1. Il Milan non può più fare finta che non serva una punta di peso

Con la delusione Kalinic (un po’ annunciata dai tifosi, estremamente scettici sull’arrivo del croato) in casa, il Milan non può permettersi di aspettare che sboccino in continuità André SilvaCutrone. Ecco perché, in vista della prossima stagione, serve una punta di peso, di spessore, di grande personalità, che sappia portare sulle sue spalle il peso dell’attacco. Una punta come la Juventus ha Higuain e Dybala, come l’Inter ha Icardi, come la Roma ha Dzeko, come la Lazio ha Immobile, come il Napoli ha Mertens. Il Milan ha bisogno di un punta che si avvicini ai 20 gol in campionato, considerando che il miglior marcatore in Serie A dei rossoneri è la sorpresa Cutrone, pescato con fortuna dal mazzo e fermo a 7 reti. Kalinic, che doveva tenere in spalla l’attacco, ha segnato 5 volte, André Silva nel suo anno di adattamento in Serie A 2 volte.

Il prossimo calciomercato deve risolvere questo problema. A prescindere dalla sterilità della manovra, il Milan non può prescindere da un attaccante che abbia la cattiveria che serve per fare gol. Senza, si è costretti a sperare in un’invenzione del singolo, considerando quante sono le occasioni divorate a pochi metri dalla linea di porta dalle punte di quest’anno.



2. La coperta è corta, per non dire cortissima

Roma non fu costruita in un giorno e nemmeno il nuovo Milan poteva essere completato in una sola sessione di mercato estivo. Milan-Benevento ha messo ulteriormente a nudo, in caso ce ne fosse bisogno, che la squadra è incompleta nei ricambi, con il risultato che chi sta vivendo un momento di involuzione, come Suso e Bonaventura, praticamente non ha cambi credibili. Così, ieri Cutrone è finito sull’esterno e, in assenza anche dell’infortunato Calhanoglu, il primo subentrante è Borini, non certo un giocatore esaltante, ma un operaio.
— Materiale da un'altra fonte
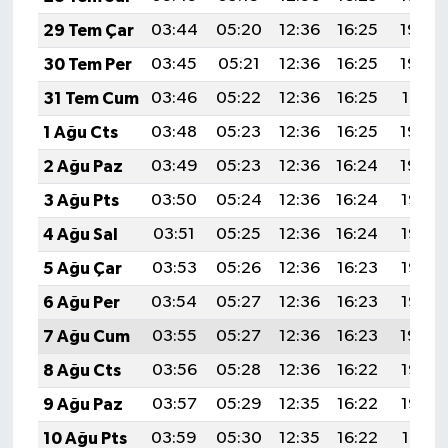
29 Tem Çar
03:44
05:20
12:36
16:25
19:43
30 Tem Per
03:45
05:21
12:36
16:25
19:42
31 Tem Cum
03:46
05:22
12:36
16:25
19:41
1 Ağu Cts
03:48
05:23
12:36
16:25
19:40
2 Ağu Paz
03:49
05:23
12:36
16:24
19:39
3 Ağu Pts
03:50
05:24
12:36
16:24
19:38
4 Ağu Sal
03:51
05:25
12:36
16:24
19:37
5 Ağu Çar
03:53
05:26
12:36
16:23
19:36
6 Ağu Per
03:54
05:27
12:36
16:23
19:35
7 Ağu Cum
03:55
05:27
12:36
16:23
19:34
8 Ağu Cts
03:56
05:28
12:36
16:22
19:33
9 Ağu Paz
03:57
05:29
12:35
16:22
19:32
10 Ağu Pts
03:59
05:30
12:35
16:22
19:31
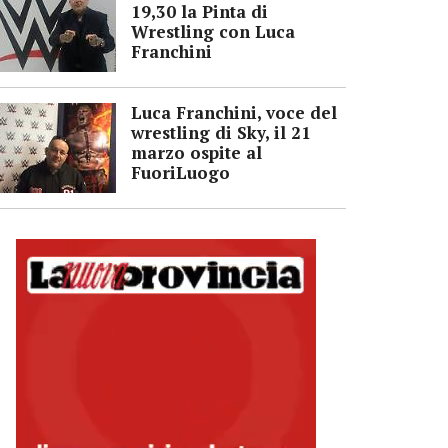
19,30 la Pinta di
Wrestling con Luca
Franchini
Luca Franchini, voce del
wrestling di Sky, il 21
marzo ospite al
FuoriLuogo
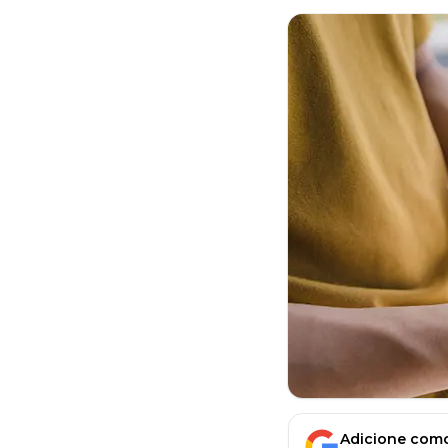
Adicione como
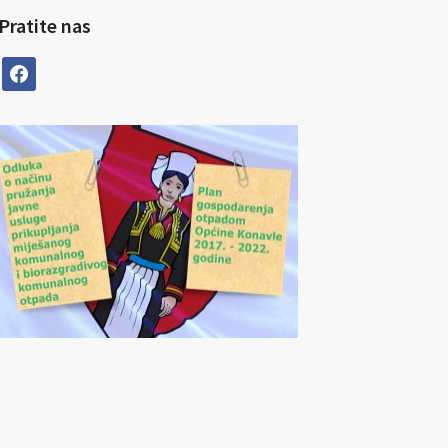
Pratite nas
facebook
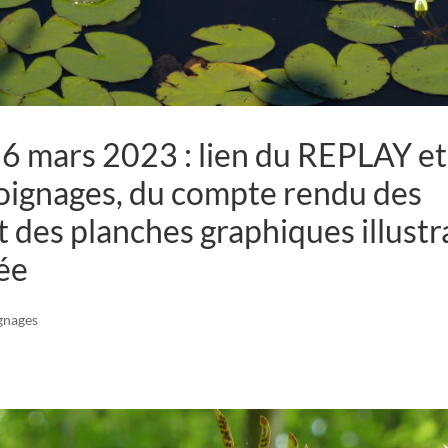
6 mars 2023 : lien du REPLAY et
gnages, du compte rendu des
t des planches graphiques illustr
née
gnages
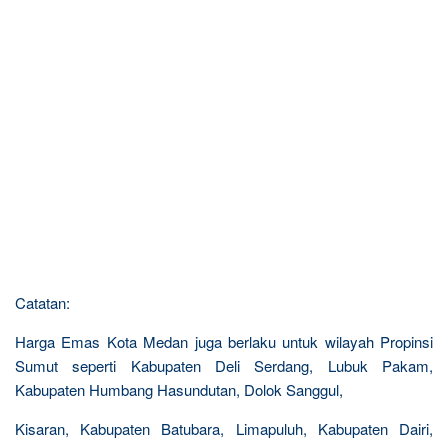
Catatan:
Harga Emas Kota Medan juga berlaku untuk wilayah Propinsi
Sumut seperti Kabupaten Deli Serdang, Lubuk Pakam,
Kabupaten Humbang Hasundutan, Dolok Sanggul,
Kisaran, Kabupaten Batubara, Limapuluh, Kabupaten Dairi,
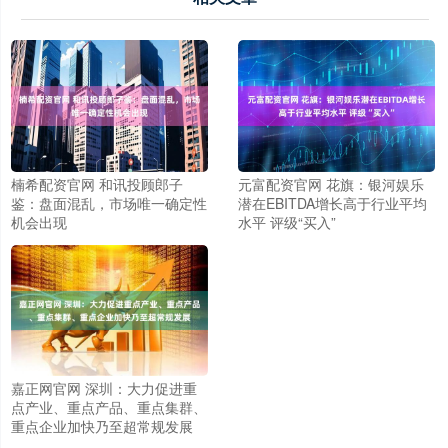
楠希配资官网 和讯投顾郎子
元富配资官网 花旗：银河娱乐
鉴：盘面混乱，市场唯一确定性
潜在EBITDA增长高于行业平均
机会出现
水平 评级“买入”
嘉正网官网 深圳：大力促进重
点产业、重点产品、重点集群、
重点企业加快乃至超常规发展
Va ancora peggio a Kessie, che i ricambi non li ha avuti per tutto l’anno, mentre sembra tutto a posto per i centrali di difesa, considerando che Bonucci e Romagnoli, ma anche Zapata e Musacchio, quando interpellati, hanno dato grandi garanzie.

Ora, nella prossima sessione, il Milan dovrà comprare alcuni titolari più forti di quelli attuali, relegando magari chi c’è già in panchina, così da allungare la rosa e contemporaneamente rinforzare lo schieramento in campo. Nessuna squadra quest’anno in Serie A ha giocato tante partite quanto il Milan ed avere una squadra così corta sicuramente ha avuto il suo peso.